🚶🏻♀️ The Long And Winding Road...
2004, 2-8 players
Tsuro is another instance of what's referred to as a "filler" game--something to kill time between bigger games while other tables finish up. It plays in about fifteen minutes and doesn't require a whole lot of brain space, but it's still fun and challenging in its own way.
Let's See It In Action
In Tsuro, you and one to seven friends will take turns laying out the path ahead of you, trying to make it last as long as possible, and managing how it effects the other people you run across. So... a metaphor for life.
The game is played on a 6x6 grid. Each player starts at the edge of the board in the position of their choosing. On your turn, you place a tile from your hand in front of you and then follow the path until it runs out. If your tile advances you onto another tile that's already in play, you keep following the path. If you run off the edge of the board, you're out.
Tiles are square, so they can be oriented in four different ways. Every tile will have exactly four paths on it, each one connected to two ends of the path. They can go straight across, turn, or even loop back on themselves.
Occasionally you will find yourself face to face with another player. When that happens, you play your tile, move yourself, and then move any other players that the tile has gone in front of. This is an excellent way to run other players off the board.
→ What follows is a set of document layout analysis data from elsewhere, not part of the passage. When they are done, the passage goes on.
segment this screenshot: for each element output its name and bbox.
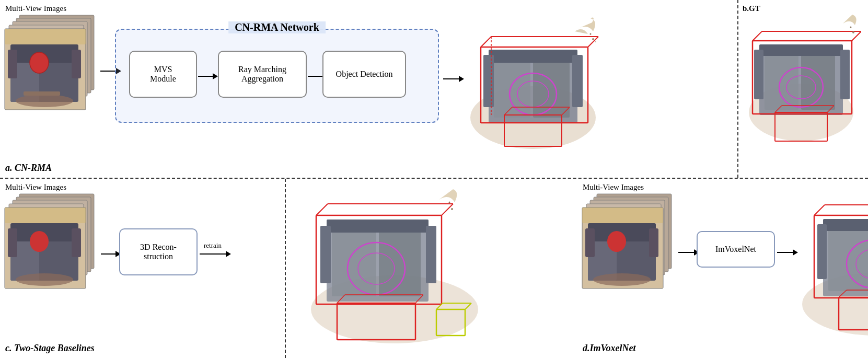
- svg-point-68: [16, 273, 73, 286]
- multi-view-label-bottom-left: Multi-View Images: [5, 183, 66, 192]
- svg-rect-42: [754, 50, 763, 99]
- svg-rect-15: [5, 29, 86, 44]
- svg-rect-112: [817, 224, 827, 279]
- top-divider: [737, 0, 738, 178]
- recon-label: 3D Recon-struction: [140, 242, 177, 261]
- object-detection-label: Object Detection: [336, 70, 393, 79]
- svg-rect-10: [72, 50, 81, 78]
- svg-line-26: [481, 37, 491, 47]
- svg-rect-65: [8, 228, 17, 257]
- svg-point-105: [593, 273, 651, 286]
- svg-rect-75: [320, 226, 331, 283]
- arrow-to-imvoxelnet: [678, 249, 699, 256]
- svg-rect-73: [379, 231, 421, 296]
- arrow-recon-to-scene: [200, 251, 231, 257]
- ray-marching-label: Ray MarchingAggregation: [238, 65, 286, 84]
- svg-rect-111: [823, 219, 868, 231]
- svg-rect-20: [489, 50, 577, 63]
- multi-view-images-bottom-right: [580, 192, 677, 296]
- imvoxelnet-box: ImVoxelNet: [697, 231, 775, 268]
- imvoxelnet-label: ImVoxelNet: [715, 245, 756, 254]
- svg-rect-102: [585, 228, 595, 257]
- section-label-imvoxelnet: d.ImVoxelNet: [583, 343, 636, 354]
- svg-rect-76: [426, 226, 436, 283]
- bottom-left-section: Multi-View Images: [0, 179, 285, 358]
- top-left-section: Multi-View Images: [0, 0, 738, 178]
- svg-rect-39: [765, 55, 798, 110]
- svg-line-80: [316, 204, 328, 215]
- multi-view-label-bottom-right: Multi-View Images: [583, 183, 644, 192]
- arrow-network-to-scene: [443, 76, 464, 82]
- svg-rect-43: [840, 50, 850, 99]
- svg-rect-69: [5, 207, 86, 223]
- network-box: CN-RMA Network MVSModule Ray MarchingAgg…: [115, 29, 439, 123]
- recon-box: 3D Recon-struction: [119, 228, 198, 275]
- svg-point-104: [607, 231, 626, 252]
- svg-rect-9: [8, 50, 17, 78]
- multi-view-images-top: [3, 13, 99, 118]
- svg-point-54: [852, 31, 854, 33]
- mvs-module-box: MVSModule: [129, 51, 197, 98]
- arrow-mvs-ray: [198, 73, 218, 79]
- svg-point-35: [590, 33, 592, 35]
- svg-line-117: [814, 205, 825, 215]
- svg-point-91: [451, 208, 453, 210]
- svg-point-36: [595, 41, 596, 42]
- bottom-center-section: [285, 179, 577, 358]
- top-half: Multi-View Images: [0, 0, 868, 179]
- svg-point-92: [449, 202, 450, 203]
- svg-rect-66: [72, 228, 81, 257]
- svg-point-13: [16, 95, 73, 107]
- svg-rect-40: [801, 55, 835, 110]
- section-label-two-stage: c. Two-Stage Baselines: [5, 343, 95, 354]
- mvs-module-label: MVSModule: [150, 65, 176, 84]
- bottom-divider: [285, 179, 286, 358]
- svg-point-55: [850, 27, 852, 28]
- ray-marching-box: Ray MarchingAggregation: [218, 51, 307, 98]
- retrain-label: retrain: [204, 241, 222, 250]
- network-title: CN-RMA Network: [228, 21, 326, 33]
- svg-rect-103: [649, 228, 658, 257]
- cnrma-result-scene: [462, 13, 604, 162]
- object-detection-box: Object Detection: [322, 51, 406, 98]
- bottom-half: Multi-View Images: [0, 179, 868, 358]
- svg-rect-109: [828, 229, 868, 291]
- svg-rect-72: [332, 231, 376, 296]
- svg-rect-106: [582, 207, 663, 223]
- svg-point-67: [30, 231, 49, 252]
- svg-rect-22: [572, 55, 583, 107]
- svg-rect-41: [759, 44, 843, 56]
- section-label-cnrma: a. CN-RMA: [5, 163, 52, 174]
- bottom-right-section: Multi-View Images: [577, 179, 868, 358]
- top-right-section: b.GT: [738, 0, 868, 178]
- svg-line-47: [753, 31, 762, 41]
- diagram-container: Multi-View Images: [0, 0, 868, 358]
- svg-rect-74: [327, 220, 429, 233]
- svg-rect-18: [494, 60, 530, 118]
- svg-rect-19: [533, 60, 570, 118]
- svg-rect-21: [483, 55, 494, 107]
- svg-point-34: [592, 38, 594, 40]
- arrow-to-recon: [101, 251, 121, 257]
- svg-rect-14: [24, 91, 60, 96]
- multi-view-label-top: Multi-View Images: [5, 4, 66, 13]
- multi-view-images-bottom-left: [3, 192, 99, 296]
Be careful not to run into each other. Since you both started at the edge of the board, if your paths merge, that means you necessarily will be running off the edge of the board. But since the active player moves first, this means you will be eliminated first.
There are 36 squares on the board, but only 35 tiles, meaning it is theoretically possible to end the game in a tie. It also means that towards the end of the game, the draw pile will run out. If that happens, the active player takes the Dragon tile at the end of their turn. This is just to signify that they will be the next player to take tiles into their hand once there are more tiles available (read as: when other players are eliminated).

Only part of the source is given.